Cosmetic Surgery – Need to Protect Teenagers from Risky Procedures

Cosmetic SurgeryA recent DailyMail report about teens in the U.K. opting for risky cosmetic procedures has raised concerns among industry experts. According to the report, children as young as 14 are getting cosmetic surgery such as lip augmentation, which the National Health Service (NHS) says can be administered without medical training and poses many risks, including a potentially life-threatening allergic reaction. Experts point out that this clearly indicates the need for stricter regulations.

It’s become quite for teens to seek plastic surgery to enhance their looks by improving on a physical trait, to fit in with their peers, stop getting bullied, and boost their self-esteem. Many youngsters are driven to have cosmetic procedures by the social media and selfie trend. Back-to-school procedures are also gaining popularity. Many teens find vacations the right time to undergo an aesthetic treatment as it gives them time to recover.

According to the American Society of Plastic Surgeons (ASPS), teens accounted for only 2% of the total number of cosmetic procedures performed in 2014. The most common procedures for teens were nose surgery, male breast reduction, ear surgery, laser hair removal and laser skin resurfacing. A total of 224,000 total cosmetic procedures were performed on teenagers, a rise of 2% over 2013. Of these, 64,000 were surgical and 161,000 were minimally-invasive (which rose 3% from 2013). These numbers are bound to rise, say reports.

In the U.S., the minimum age is defined for a procedure like breast implant surgery: saline-filled breast implants can be used for breast augmentation only in women 18-years or older and silicone gel implants in women age 22 and older. ASPS clearly recognizes that not all teenagers seeking plastic surgery are suitable candidates for a procedure. As with any surgery, ASPS has made parental consent necessary for all plastic surgery procedures performed on those younger than 18 years old.
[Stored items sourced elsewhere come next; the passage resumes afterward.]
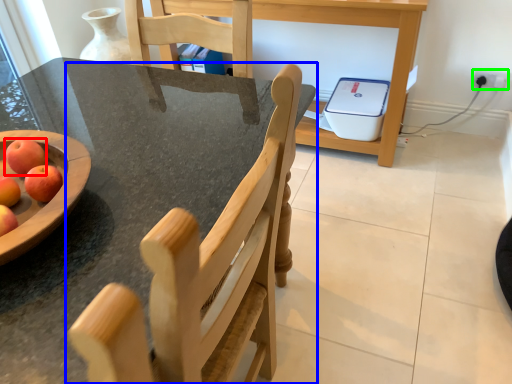 Question: Estimate the real-world distances between objects in this image. Which object is closer to apple (highlighted by a red box), chair (highlighted by a blue box) or electric outlet (highlighted by a green box)?

Choices:
 (A) chair
 (B) electric outlet

Answer: (A) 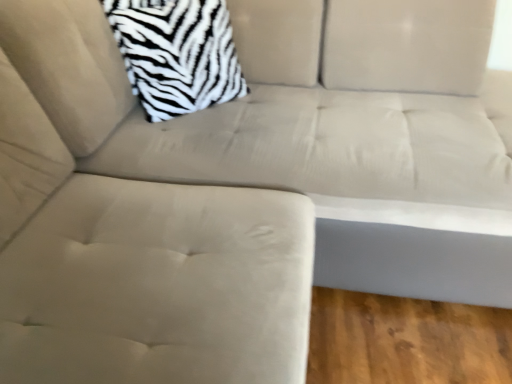 Question: Can you confirm if suede beige swivel chair at center is shorter than zebra-patterned fabric pillow at upper left?

Choices:
 (A) yes
 (B) no

Answer: (B)

Question: Is suede beige swivel chair at center aimed at zebra-patterned fabric pillow at upper left?

Choices:
 (A) yes
 (B) no

Answer: (B)

Question: Considering the relative positions of suede beige swivel chair at center and zebra-patterned fabric pillow at upper left in the image provided, is suede beige swivel chair at center to the left of zebra-patterned fabric pillow at upper left from the viewer's perspective?

Choices:
 (A) no
 (B) yes

Answer: (B)

Question: Does suede beige swivel chair at center have a greater width compared to zebra-patterned fabric pillow at upper left?

Choices:
 (A) yes
 (B) no

Answer: (A)

Question: From a real-world perspective, is suede beige swivel chair at center physically above zebra-patterned fabric pillow at upper left?

Choices:
 (A) yes
 (B) no

Answer: (B)

Question: From a real-world perspective, is suede beige swivel chair at center beneath zebra-patterned fabric pillow at upper left?

Choices:
 (A) yes
 (B) no

Answer: (A)

Question: Is zebra-patterned fabric pillow at upper left completely or partially outside of suede beige swivel chair at center?

Choices:
 (A) yes
 (B) no

Answer: (A)

Question: Is zebra-patterned fabric pillow at upper left closer to camera compared to suede beige swivel chair at center?

Choices:
 (A) no
 (B) yes

Answer: (A)

Question: Does zebra-patterned fabric pillow at upper left have a lesser width compared to suede beige swivel chair at center?

Choices:
 (A) no
 (B) yes

Answer: (B)

Question: Does zebra-patterned fabric pillow at upper left have a larger size compared to suede beige swivel chair at center?

Choices:
 (A) yes
 (B) no

Answer: (B)

Question: Is zebra-patterned fabric pillow at upper left taller than suede beige swivel chair at center?

Choices:
 (A) yes
 (B) no

Answer: (B)

Question: From the image's perspective, is zebra-patterned fabric pillow at upper left above suede beige swivel chair at center?

Choices:
 (A) yes
 (B) no

Answer: (A)

Question: Is point (72, 319) positioned closer to the camera than point (135, 86)?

The American Society for Aesthetic Plastic Surgery (ASAPS) has put down clear guidelines for plastic surgeons evaluating teenagers requesting cosmetic plastic surgery:

  • Assessment of physical maturity: The feature that the candidate wishes to change should be fully developed or else surgery would interfere with its growth, and dissipate the benefits of surgery in later years.
  • Evaluation of emotional maturity and expectations: The teenager should be fully aware about the benefits and limitations of the proposed procedure, and also have realistic expectations.
  • Expression of interest by the candidate: The teenager should have initiated the request for the procedure. Parental support is essential but the teenager’s desire for the procedure must be clearly expressed and have been repeated over a period of time.

Patients should ensure that the plastic or cosmetic surgeon they choose is qualified and experienced and operates in an accredited ambulatory or office-based facility, the facility. Teens and their parents should also fully understand the risks of surgery, postsurgical restrictions on activity, and standard recovery times.